A midrash on this idea can perhaps shed light on HaShem’s mindset. It states:
“I do not need the light of the Menorah. Rather, I want to let you provide me with light as I did for you, to elevate you in the eyes of the nations, who will say that Israel provides light for God who provides light for all. A parable, to a sighted man and a blind man walking together. The sighted man said to the blind man- ‘Come, and I will support you,’ and thus the blind man walked. When they came to the house, the sighted man said to the blind man, ‘Go out and light the candle for me, so that you do not owe me a favor for accompanying you” (Bamidbar Rabbah 15)
When you give someone money, they are grateful but they also feel indebted. This is an idea in psychology known as the Reciprocity Principle. Ice cream stores take advantage of this principle by giving us a free taster, knowing we will struggle to walk out the door without buying ice cream in return. There is a lingering feeling of guilt when we receive a gift and do not have the opportunity to reciprocate. HaShem appreciates this sense of debt we feel to our creator and gives us Torah and mitzvot as an opportunity to give back.

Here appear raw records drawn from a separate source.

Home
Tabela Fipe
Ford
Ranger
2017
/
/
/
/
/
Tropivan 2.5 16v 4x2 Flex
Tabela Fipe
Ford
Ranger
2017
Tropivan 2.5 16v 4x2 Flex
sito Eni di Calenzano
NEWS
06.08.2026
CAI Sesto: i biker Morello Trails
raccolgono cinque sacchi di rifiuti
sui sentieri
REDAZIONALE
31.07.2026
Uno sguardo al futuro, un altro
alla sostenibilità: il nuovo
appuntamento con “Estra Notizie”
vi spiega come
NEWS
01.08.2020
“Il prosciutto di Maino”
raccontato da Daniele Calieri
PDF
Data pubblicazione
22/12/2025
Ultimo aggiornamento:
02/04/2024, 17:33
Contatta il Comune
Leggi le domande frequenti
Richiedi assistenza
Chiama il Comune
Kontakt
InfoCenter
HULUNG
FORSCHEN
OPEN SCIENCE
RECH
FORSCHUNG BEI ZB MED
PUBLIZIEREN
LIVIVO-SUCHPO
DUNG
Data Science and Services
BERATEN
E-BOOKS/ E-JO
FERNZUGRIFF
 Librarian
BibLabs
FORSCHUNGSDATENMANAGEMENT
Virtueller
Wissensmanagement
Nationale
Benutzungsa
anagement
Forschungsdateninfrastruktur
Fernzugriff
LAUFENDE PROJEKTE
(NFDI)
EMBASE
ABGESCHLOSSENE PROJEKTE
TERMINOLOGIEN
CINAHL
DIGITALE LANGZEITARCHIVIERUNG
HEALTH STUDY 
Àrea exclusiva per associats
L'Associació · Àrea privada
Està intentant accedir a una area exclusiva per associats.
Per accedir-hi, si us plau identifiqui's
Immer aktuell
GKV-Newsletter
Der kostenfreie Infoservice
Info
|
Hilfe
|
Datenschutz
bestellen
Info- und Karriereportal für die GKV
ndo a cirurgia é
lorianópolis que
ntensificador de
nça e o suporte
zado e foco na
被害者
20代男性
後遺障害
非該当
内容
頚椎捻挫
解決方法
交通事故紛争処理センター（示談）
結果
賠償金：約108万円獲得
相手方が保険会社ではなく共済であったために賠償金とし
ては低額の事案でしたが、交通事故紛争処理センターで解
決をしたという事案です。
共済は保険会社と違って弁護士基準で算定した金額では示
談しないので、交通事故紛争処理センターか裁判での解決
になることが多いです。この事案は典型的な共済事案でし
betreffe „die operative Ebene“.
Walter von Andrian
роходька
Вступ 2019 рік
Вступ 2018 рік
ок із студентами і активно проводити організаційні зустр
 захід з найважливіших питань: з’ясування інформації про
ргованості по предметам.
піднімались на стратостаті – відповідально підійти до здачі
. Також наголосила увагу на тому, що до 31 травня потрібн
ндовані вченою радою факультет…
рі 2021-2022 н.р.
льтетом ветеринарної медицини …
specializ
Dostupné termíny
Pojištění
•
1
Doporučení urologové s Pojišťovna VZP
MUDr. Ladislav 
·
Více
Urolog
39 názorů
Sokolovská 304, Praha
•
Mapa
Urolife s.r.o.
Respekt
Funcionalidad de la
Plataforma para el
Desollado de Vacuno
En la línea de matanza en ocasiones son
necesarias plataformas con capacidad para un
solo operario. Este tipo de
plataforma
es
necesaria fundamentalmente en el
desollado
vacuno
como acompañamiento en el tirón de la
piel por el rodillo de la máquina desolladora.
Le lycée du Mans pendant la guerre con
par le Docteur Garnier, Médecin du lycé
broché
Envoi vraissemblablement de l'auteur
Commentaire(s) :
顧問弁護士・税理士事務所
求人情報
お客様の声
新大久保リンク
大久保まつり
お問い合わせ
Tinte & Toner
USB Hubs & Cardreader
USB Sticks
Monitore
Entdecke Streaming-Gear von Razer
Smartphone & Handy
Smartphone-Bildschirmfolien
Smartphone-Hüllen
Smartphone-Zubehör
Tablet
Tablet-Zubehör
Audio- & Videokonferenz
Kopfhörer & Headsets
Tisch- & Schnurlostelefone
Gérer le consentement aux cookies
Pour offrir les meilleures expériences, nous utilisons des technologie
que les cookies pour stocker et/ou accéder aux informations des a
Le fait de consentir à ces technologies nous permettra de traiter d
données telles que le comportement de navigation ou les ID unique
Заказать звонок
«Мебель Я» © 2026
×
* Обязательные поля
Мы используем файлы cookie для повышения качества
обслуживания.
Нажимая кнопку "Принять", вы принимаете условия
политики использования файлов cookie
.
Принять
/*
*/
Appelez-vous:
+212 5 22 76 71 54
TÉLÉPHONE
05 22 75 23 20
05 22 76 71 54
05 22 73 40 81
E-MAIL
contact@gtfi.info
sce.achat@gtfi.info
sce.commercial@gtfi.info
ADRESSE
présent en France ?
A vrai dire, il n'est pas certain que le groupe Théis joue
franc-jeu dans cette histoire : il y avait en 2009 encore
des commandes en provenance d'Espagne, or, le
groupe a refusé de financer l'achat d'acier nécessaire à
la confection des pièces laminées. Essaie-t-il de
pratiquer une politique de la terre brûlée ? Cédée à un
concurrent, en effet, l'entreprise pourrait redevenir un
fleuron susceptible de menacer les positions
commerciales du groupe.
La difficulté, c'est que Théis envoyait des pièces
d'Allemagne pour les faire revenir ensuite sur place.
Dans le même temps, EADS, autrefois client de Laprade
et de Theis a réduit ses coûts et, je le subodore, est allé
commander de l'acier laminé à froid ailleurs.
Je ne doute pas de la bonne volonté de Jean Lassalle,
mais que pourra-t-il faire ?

So too in the case of the busker. Everything changes if you hang around for 30 seconds. You show the busker playing the violin that you genuinely appreciated his performance. You tell him how much you enjoyed it and only then give him the money. And in the process, you wipe away any sense of debt. You are exchanging gifts. He is giving you the gift of his music and you are giving him a financial gift in return. Another example is when someone thanks you for donating to their charity page. Why not respond by thanking them for the opportunity to give to such a worthwhile cause? You tell them you were looking for meaningful ways to spend your money and they gave you one. The point is that paradoxically, remarkably, the best way to give to others is not by giving. It is by exchanging in a way that allows the other person to feel validated that they have given you something in return.